[SOURCE MATERIAL — start]

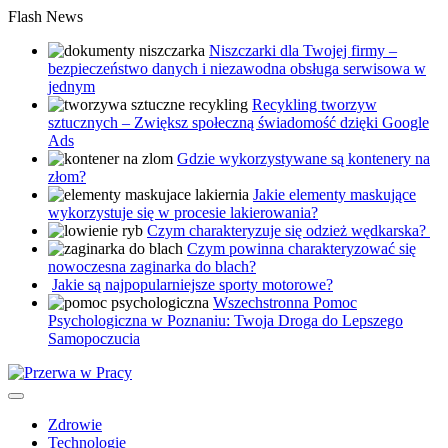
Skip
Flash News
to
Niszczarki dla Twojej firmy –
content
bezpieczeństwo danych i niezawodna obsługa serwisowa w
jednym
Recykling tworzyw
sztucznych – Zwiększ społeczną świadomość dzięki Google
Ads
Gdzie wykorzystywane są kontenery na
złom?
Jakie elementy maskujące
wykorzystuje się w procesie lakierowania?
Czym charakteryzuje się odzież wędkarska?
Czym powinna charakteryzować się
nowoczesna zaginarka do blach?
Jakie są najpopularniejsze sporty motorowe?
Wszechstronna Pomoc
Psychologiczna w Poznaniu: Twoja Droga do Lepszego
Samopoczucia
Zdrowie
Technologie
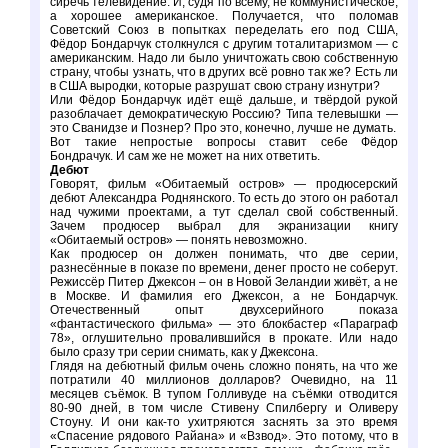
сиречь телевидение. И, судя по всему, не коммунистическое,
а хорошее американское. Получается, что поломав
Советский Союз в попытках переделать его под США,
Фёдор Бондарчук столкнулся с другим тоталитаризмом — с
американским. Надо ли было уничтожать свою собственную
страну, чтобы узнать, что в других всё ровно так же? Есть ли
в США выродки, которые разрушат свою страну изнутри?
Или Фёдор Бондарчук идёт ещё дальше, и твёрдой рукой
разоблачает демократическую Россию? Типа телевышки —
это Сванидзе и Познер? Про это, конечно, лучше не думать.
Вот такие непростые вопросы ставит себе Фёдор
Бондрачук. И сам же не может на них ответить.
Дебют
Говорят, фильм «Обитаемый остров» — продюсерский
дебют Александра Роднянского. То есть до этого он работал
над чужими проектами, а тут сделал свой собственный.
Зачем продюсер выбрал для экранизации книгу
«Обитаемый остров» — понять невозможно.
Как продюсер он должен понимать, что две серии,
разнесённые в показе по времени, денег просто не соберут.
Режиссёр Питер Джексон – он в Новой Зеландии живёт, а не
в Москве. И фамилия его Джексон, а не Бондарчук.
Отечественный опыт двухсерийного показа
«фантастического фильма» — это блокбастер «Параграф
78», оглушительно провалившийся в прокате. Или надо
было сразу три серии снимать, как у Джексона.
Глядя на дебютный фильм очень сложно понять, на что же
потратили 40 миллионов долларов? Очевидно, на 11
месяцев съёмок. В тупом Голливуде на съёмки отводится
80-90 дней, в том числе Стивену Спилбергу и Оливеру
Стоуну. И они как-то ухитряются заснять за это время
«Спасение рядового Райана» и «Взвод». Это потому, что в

[SOURCE MATERIAL — finish]

-- WHAT THE TASK REQUIRES --
Taking the material above, give again exactly the lines from the one holding "wykorzystuje się w procesie lakierowania?" through the one holding "американским. Надо ли", with both ends and without pictures.

-- YOUR RESPONSE --
wykorzystuje się w procesie lakierowania?
Czym charakteryzuje się odzież wędkarska?
Czym powinna charakteryzować się
nowoczesna zaginarka do blach?
Jakie są najpopularniejsze sporty motorowe?
Wszechstronna Pomoc
Psychologiczna w Poznaniu: Twoja Droga do Lepszego
Samopoczucia
Zdrowie
Technologie
сиречь телевидение. И, судя по всему, не коммунистическое,
а хорошее американское. Получается, что поломав
Советский Союз в попытках переделать его под США,
Фёдор Бондарчук столкнулся с другим тоталитаризмом — с
американским. Надо ли было уничтожать свою собственную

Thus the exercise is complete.